John Tilbury's three consecutive days of recitals form the centrepiece of the CCA's short but imaginative contemporary music series in the Gallery. His afternoon recitals are devoted to the work of the iconocastic English experimentalist Cornelius Cardew; however, he began his sequence of more formal evening concerts with the first of two programmes of
the music of an American composer much admired by Cardew, Morton Feldman.
Each of the Feldman concerts features a single long work for solo piano. He plays For Bunita Marcus (1985) tonight, but opened with the slightly earlier Triadic Memories (1981). Both are around 90 minutes long, which is modest by comparison with the four and five-hour durations of some of the works of that period, and carry all the distinctive hallmarks of this so-called late period.
Feldman's music is something of an acquired taste, but once hooked, the rewards are great.
Triadic Memories requires considerable concentration on the part of both the performer - his music is often played badly because it is is mistakenly thought to be simple - and the listener, a task made more difficult here by the continuous crashing of plates from the CCA's adjacent kitchen.

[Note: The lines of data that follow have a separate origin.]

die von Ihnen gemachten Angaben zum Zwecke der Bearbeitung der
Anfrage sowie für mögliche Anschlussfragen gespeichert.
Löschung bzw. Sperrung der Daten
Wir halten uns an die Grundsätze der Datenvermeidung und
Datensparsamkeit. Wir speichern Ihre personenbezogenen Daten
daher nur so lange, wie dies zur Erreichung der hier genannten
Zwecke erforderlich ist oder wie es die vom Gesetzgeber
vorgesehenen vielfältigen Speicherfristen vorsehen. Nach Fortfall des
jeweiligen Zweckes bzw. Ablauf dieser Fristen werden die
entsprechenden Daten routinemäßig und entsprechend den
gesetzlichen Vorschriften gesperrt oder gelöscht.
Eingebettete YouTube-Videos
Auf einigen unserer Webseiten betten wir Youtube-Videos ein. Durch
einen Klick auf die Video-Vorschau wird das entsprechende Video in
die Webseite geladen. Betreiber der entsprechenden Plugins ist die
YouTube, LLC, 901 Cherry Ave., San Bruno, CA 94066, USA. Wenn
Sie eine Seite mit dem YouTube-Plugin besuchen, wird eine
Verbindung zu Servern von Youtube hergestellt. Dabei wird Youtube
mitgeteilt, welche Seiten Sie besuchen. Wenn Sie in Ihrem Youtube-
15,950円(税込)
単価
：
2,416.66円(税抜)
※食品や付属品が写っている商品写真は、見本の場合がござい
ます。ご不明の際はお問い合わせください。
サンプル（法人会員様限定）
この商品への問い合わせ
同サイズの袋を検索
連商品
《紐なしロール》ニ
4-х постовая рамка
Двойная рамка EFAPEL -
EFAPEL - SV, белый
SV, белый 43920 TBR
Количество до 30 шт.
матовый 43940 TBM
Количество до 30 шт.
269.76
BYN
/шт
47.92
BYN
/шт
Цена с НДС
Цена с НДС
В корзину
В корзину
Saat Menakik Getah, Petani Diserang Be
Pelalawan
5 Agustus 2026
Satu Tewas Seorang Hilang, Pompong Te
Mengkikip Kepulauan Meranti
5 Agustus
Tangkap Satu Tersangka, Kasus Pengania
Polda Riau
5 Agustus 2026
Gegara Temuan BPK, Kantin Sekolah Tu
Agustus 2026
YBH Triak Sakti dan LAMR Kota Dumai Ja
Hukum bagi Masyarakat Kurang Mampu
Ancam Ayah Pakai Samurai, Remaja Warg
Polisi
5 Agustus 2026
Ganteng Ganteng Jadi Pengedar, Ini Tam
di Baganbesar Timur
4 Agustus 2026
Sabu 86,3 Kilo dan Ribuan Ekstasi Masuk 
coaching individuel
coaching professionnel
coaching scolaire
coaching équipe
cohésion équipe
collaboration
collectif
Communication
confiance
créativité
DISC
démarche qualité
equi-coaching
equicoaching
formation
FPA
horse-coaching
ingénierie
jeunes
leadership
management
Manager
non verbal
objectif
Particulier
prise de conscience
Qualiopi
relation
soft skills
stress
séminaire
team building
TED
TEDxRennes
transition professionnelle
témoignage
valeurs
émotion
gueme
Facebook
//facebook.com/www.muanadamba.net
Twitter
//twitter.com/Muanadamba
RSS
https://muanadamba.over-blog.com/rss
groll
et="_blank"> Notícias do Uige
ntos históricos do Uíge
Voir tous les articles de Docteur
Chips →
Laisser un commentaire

John Tilbury overcame such distractions in assured style, and dealt sensitively w ith the demands of a music which focuses on sound itself, and on scale and duration rather than any conventional notions of form.
It is never virtuosic in the
usual sense, but is often daringly slow and sparse, built on skeletal or non-existent harmony, subtle variations of soft dynamics, and intricate gradations of tempo, metre, and rhythmic accentuation, while space and silence are an integral part of the musical fabric.